Is this for security or just a marker?

+1  A: 

The message is padded so that the length is divisible by 512. Remember that it is the bit representation of the message for which the hash is being calculated. And since the message needs to be broken into 512-bit chunks, extra bits are added as padding. Check the Algorithm section on the Wiki for more details.

Gangadhar
Yes, I know this, but what if it's already 512-64 bits long? you have the message length added in the 64 and it is now divisible by 512. But instead of using this, you still have to pad an extra 512 bits in the middle. What is the purpose of padding when it is already divisible by 512 without padding?
pclem12
If I understood what you said right, what you are saying is that in case the message is (512-64) bits long why should there be any padding added ? The next 64 bits will be the length of the message represented as a 64-bit integer, so why add padding. Am I right in understanding your question? If so, are you referring to any implementation when you say that an extra 512 bits are being added in the middle?
Gangadhar
sorry for not responding quickly...got busy, but yes that is what I wanted and Thomas Pornin answered it below
pclem12
+1  A: 

The padding procedure must not create collisions.
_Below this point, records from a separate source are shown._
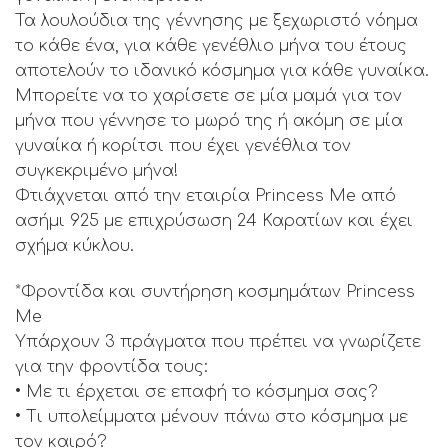
Τα λουλούδια της γέννησης με ξεχωριστό νόημα
το κάθε ένα, για κάθε γενέθλιο μήνα του έτους
αποτελούν το ιδανικό κόσμημα για κάθε γυναίκα.
Μπορείτε να το χαρίσετε σε μία μαμά για τον
μήνα που γέννησε το μωρό της ή ακόμη σε μία
γυναίκα ή κορίτσι που έχει γενέθλια τον
συγκεκριμένο μήνα!
Φτιάχνεται από την εταιρία Princess Me από
ασήμι 925 με επιχρύσωση 24 Καρατίων και έχει
σχήμα κύκλου.
*Φροντίδα και συντήρηση κοσμημάτων Princess
Me
Υπάρχουν 3 πράγματα που πρέπει να γνωρίζετε
για την φροντίδα τους:
• Με τι έρχεται σε επαφή το κόσμημα σας?
• Τι υπολείμματα μένουν πάνω στο κόσμημα με
τον καιρό?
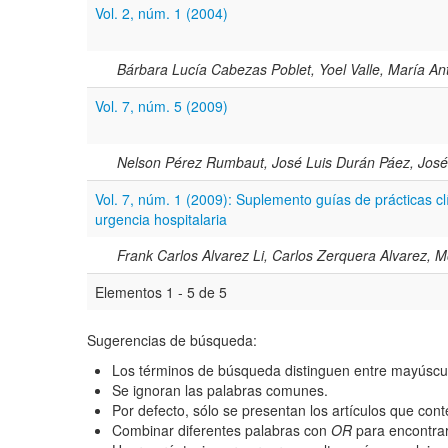
Fecha
Vol. 2, núm. 1 (2004)
De
Bárbara Lucía Cabezas Poblet, Yoel Valle, María A
Hasta
Vol. 7, núm. 5 (2009)
Términos de indexación
Nelson Pérez Rumbaut, José Luis Durán Páez, Jos
Disciplinas
Vol. 7, núm. 1 (2009): Suplemento guías de prácticas cl
urgencia hospitalaria
Tipo (método/enfoque)
Frank Carlos Alvarez Li, Carlos Zerquera Alvarez, 
Cobertura
Elementos 1 - 5 de 5
Todos los camps término
Sugerencias de búsqueda:
del índice
Los términos de búsqueda distinguen entre mayúscu
Se ignoran las palabras comunes.
Por defecto, sólo se presentan los artículos que co
Combinar diferentes palabras con
OR
para encontrar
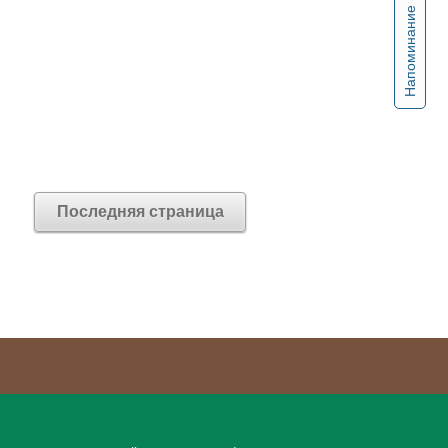
Напоминание
Последняя страница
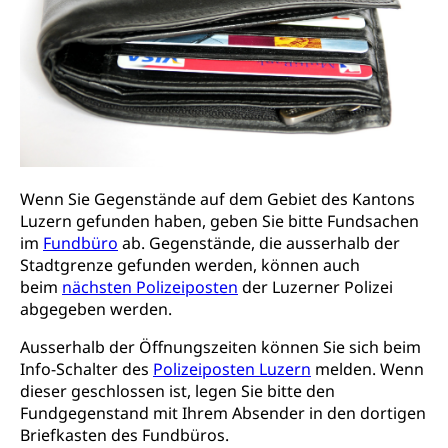
Gesundheitsmittelschule
Schulpflicht
Finanzielle Unterstützung für Ausbildung
Technische Hochschule, Studium,
Informatikmittelschule
Hochschulstudium, Universitätsstudium,
Pflege HF oder Studium Pflege FH
Kindergarten & Basisstufe
universitäre Ausbildung, akademische Ausbildung,
Wirtschaftsmittelschule
Fachstelle Stipendien (beruf.lu.ch)
Hochschulbildung, Hochschule, universitäre
Förderangebote
FMS und Vollzeitschulen mit BM
Hochschule, Bachelor, Master, Doktorat,
Studienbeiträge Höhere Berufsbildung
Sonderschulung
Weiterbildung, Forschung, Entwicklung,
Dienstleistungen, Hochschule Luzern,
Finanzielle Unterstützung Pädagogische
Musikschulen
Fachhochschule Zentralschweiz, HSLU,
Hochschule PHLU
Pädagogische Hochschule Luzern, PH Luzern, UniLU,
Schulferien
Wenn Sie Gegenstände auf dem Gebiet des Kantons
swissuniversities (Dachorganisation der Schweizer
Stipendien Hochschule Luzern hslu
Luzern gefunden haben, geben Sie bitte Fundsachen
Hochschulen)
Früherziehung
im
Fundbüro
ab. Gegenstände, die ausserhalb der
Schuldienste
swissuniversities
Stadtgrenze gefunden werden, können auch
Vorschule
beim
nächsten Polizeiposten
der Luzerner Polizei
Betreuungsangebote
Universität Luzern
Kindergarten, Kinderkrippe, Krippe, Kinderhort,
abgegeben werden.
Kindertagesstätte, Spielgruppe, Tagesmutter,
Schulliste
Fachstelle Hochschulbildung
Freiwilliges Kindergarten Jahr
Ausserhalb der Öffnungszeiten können Sie sich beim
Heilpädagogische Schulen
Info-Schalter des
Polizeiposten Luzern
melden. Wenn
Kinderbetreuung
dieser geschlossen ist, legen Sie bitte den
Freiwilliger Schulsport
Fundgegenstand mit Ihrem Absender in den dortigen
Freiwilliges Kindergarten Jahr
Gesundheit und Soziales
Briefkasten des Fundbüros.
Frühe Sprachförderung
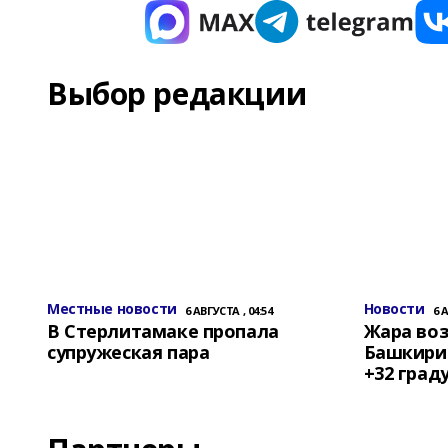
Выбор редакции
Местные новости
Новости
6 АВГУСТА , 04:54
6 
В Стерлитамаке пропала
Жара воз
супружеская пара
Башкирии
+32 град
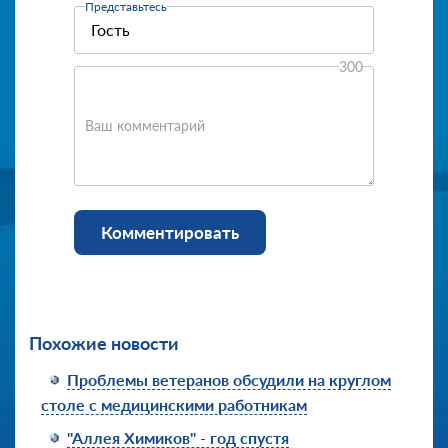
Представьтесь
300
Ваш комментарий
Комментировать
Похожие новости
Проблемы ветеранов обсудили на круглом
столе с медицинскими работникам
"Аллея Химиков" - год спустя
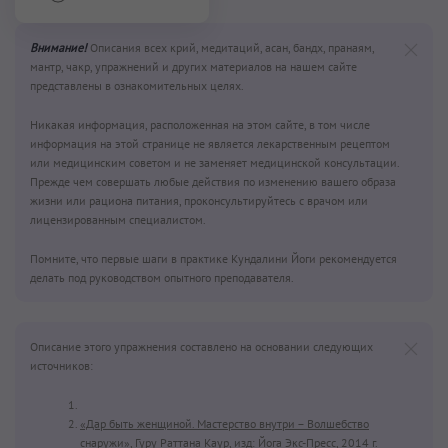
Внимание!
Описания всех крий, медитаций, асан, бандх, пранаям,
мантр, чакр, упражнений и других материалов на нашем сайте
представлены в ознакомительных целях.
Никакая информация, расположенная на этом сайте, в том числе
информация на этой странице не является лекарственным рецептом
или медицинским советом и не заменяет медицинской консультации.
Прежде чем совершать любые действия по изменению вашего образа
жизни или рациона питания, проконсультируйтесь с врачом или
лицензированным специалистом.
Помните, что первые шаги в практике Кундалини Йоги рекомендуется
делать под руководством опытного преподавателя.
Описание этого упражнения составлено на основании следующих
источников:
«Дар быть женщиной. Мастерство внутри – Волшебство
снаружи»,
Гуру Раттана Каур, изд: Йога Экс-Пресс, 2014 г.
If you have a message m it is padded into pm, which has a length multiple of 512. Now imagine pm as a message m' in itself, i.e. the padding bits already added as if they were part of the message. If padding just keeps m' unchanged, as you suggest, then m and m' would yield the same hash value, even though they are distinct messages. That would be a collision, also known as "not good at all".

Generally speaking, the padding procedure must be such that it could potentially be unambiguously removed: you must be able to look at a padded message, and decide without hesitation which bits are from the message itself, and which were added as padding. Nothing in the course of the hash function actually removes the padding, but it must be conceptually feasible. This is kind of mathematically impossible if messages of length multiple of 512 are "padded" by adding no bit at all.

The above is generic to all hash functions. MD5 and a few functions of the same general family (including SHA-1, SHA-256...), using the Merkle-Damgård construction, also need the input data length to be encoded in the padding (this is necessary to achieve some security proofs). In MD5, the length is encoded as a 64-bit number. With the '1' bit, there are at least 65 padding bits for any message (and at most 511).

Thomas Pornin
Thank you very much. This is the answer I was looking for
pclem12